20 February, 2025IndustriALL’s delegation at the 2025 OECD Forum on Due Diligence in the Garment and Footwear Sector in Paris earlier this month underscored the growing consensus that voluntary commitments are failing workers; legally binding agreements are the way forward. Trade unions at the forum, brand representatives and other stakeholders discussed the pressing need for accountability, mandatory due diligence and the role of collective action in ensuring responsible business practices.
In one of the panels, Etienne Vlok from IndustriALL South African affiliate SACTWU, highlighted the potential for trade agreements to foster responsible business practices within domestic markets, particularly in regions where ethical business standards are not as deeply entrenched as in Europe. Compliance with international standards must be mandatory, not optional.
Discussions centred around the effectiveness of legally binding agreements in ensuring compliance and fostering better labour conditions. Speakers pointed to the success of agreements like the Bangladesh Accord, which has demonstrated that binding frameworks can lead to tangible improvements in working conditions and worker safety. However, many agreements outside such frameworks remain weak, highlighting the ongoing challenge of ensuring enforceability.

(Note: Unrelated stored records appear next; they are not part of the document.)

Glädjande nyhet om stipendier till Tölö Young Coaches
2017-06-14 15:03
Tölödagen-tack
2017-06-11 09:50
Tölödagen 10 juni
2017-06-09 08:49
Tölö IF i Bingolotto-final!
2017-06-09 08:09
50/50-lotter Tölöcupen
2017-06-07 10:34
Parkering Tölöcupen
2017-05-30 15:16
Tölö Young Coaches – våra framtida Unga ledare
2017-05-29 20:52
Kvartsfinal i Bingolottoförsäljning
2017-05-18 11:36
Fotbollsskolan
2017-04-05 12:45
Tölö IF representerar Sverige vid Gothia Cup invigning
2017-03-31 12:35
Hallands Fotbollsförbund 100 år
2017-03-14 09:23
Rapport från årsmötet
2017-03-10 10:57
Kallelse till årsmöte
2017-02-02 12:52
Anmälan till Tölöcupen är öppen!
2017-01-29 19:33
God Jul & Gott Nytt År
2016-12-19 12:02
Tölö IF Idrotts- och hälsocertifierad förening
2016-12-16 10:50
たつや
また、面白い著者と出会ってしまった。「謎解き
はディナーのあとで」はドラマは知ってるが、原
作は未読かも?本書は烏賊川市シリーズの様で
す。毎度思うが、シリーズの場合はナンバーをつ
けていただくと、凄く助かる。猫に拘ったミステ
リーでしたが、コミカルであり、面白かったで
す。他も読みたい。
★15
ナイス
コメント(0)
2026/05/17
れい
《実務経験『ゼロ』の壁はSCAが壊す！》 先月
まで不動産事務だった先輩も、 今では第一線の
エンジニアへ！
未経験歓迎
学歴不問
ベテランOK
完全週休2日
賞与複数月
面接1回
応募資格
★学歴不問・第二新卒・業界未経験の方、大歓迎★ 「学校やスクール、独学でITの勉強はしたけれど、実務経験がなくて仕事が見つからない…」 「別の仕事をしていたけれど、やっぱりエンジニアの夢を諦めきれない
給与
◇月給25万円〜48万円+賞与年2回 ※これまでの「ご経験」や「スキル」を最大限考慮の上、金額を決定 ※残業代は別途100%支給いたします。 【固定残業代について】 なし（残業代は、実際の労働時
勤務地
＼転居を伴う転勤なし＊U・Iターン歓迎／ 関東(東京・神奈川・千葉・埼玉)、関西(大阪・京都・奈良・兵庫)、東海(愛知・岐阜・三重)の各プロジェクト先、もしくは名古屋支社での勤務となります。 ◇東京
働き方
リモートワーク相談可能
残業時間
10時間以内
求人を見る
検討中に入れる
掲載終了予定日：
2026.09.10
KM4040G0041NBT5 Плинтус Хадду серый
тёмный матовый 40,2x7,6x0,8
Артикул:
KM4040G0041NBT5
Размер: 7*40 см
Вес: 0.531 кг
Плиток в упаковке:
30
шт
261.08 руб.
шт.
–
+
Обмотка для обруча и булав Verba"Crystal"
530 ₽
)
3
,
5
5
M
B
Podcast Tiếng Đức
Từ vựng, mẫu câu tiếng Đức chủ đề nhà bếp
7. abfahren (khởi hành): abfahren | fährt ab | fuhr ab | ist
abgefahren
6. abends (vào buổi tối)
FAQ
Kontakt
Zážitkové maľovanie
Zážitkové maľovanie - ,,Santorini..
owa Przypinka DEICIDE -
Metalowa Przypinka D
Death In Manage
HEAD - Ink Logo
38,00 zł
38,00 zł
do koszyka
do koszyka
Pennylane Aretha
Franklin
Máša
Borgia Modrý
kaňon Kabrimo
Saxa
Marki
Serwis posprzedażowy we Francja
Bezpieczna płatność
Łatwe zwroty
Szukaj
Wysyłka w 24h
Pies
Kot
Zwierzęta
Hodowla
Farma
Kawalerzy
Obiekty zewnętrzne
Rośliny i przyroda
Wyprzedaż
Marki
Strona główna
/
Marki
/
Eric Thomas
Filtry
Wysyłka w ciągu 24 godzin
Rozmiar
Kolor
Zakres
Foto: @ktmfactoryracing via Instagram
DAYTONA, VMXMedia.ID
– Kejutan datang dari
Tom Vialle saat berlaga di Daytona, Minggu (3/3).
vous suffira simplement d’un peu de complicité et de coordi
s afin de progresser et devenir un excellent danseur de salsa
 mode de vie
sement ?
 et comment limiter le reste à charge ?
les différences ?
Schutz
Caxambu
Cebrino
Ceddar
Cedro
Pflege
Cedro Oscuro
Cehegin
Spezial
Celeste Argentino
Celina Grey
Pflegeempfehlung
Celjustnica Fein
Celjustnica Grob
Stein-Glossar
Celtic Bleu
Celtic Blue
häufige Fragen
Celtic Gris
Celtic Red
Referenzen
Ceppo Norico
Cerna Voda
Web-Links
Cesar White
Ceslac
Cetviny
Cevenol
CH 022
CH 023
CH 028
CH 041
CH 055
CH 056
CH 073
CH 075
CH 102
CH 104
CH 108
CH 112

The forum also highlighted growing investor interest in binding agreements as a means of mitigating financial risk. For investors, companies that fail to comply with labour rights regulations pose a significant reputational and financial risk. During the forum, IndustriALL and the Labour Rights Investor Network (LRIN) launched Investor Guidance and Expectations: Supply Chain Due Diligence and Binding Agreements. The document lays out investor expectations for companies to respect workers' rights in global supply chains. Specifically, it addresses how binding agreements between trade unions or worker representatives and companies can uphold fundamental labour rights and mitigate related risks for companies and their investors.
Union engagement was another focal point of the discussions. With only 39 per cent union density in the sector and collective bargaining agreements covering approximately 30 per cent of the workforce — higher than the global average but still inadequate — the need to expand union representation remains critical.
IndustriALL affiliates from Bangladesh, Cambodia and Türkiye described the challenges faced by unions, including government and employer resistance, as well as outright criminalization of worker advocacy in some countries. Despite these hurdles, the signing of Cambodia’s first brand-backed collective bargaining agreement was highlighted as a key victory, demonstrating that brand engagement is essential for meaningful progress.
Athit Kong, president of Cambodian union CCADWU, stressed the need for direct brand involvement in negotiations, rather than relying solely on supplier-level agreements.
"We need to engage with brands, not only with suppliers and workers. Our union, CCADWU, has signed the first CBA under the Cambodia agreement. We call on other brands sourcing from Cambodia to follow as soon as possible.”
A critical yet complex issue discussed at the forum was responsible disengagement. While brands must take a stand against human rights violations, sudden exits from factories or regions can leave workers in precarious situations.
"We want workers to work. We want to engage with businesses and brands on these issues. Disengagement must be carefully managed through responsible exit strategies that minimize harm to workers. This approach requires long-term planning, stakeholder engagement, and brand accountability to ensure that vulnerable workers are not left without livelihoods,”
said Christina Hajagos-Clausen, IndustriALL textile and garment director.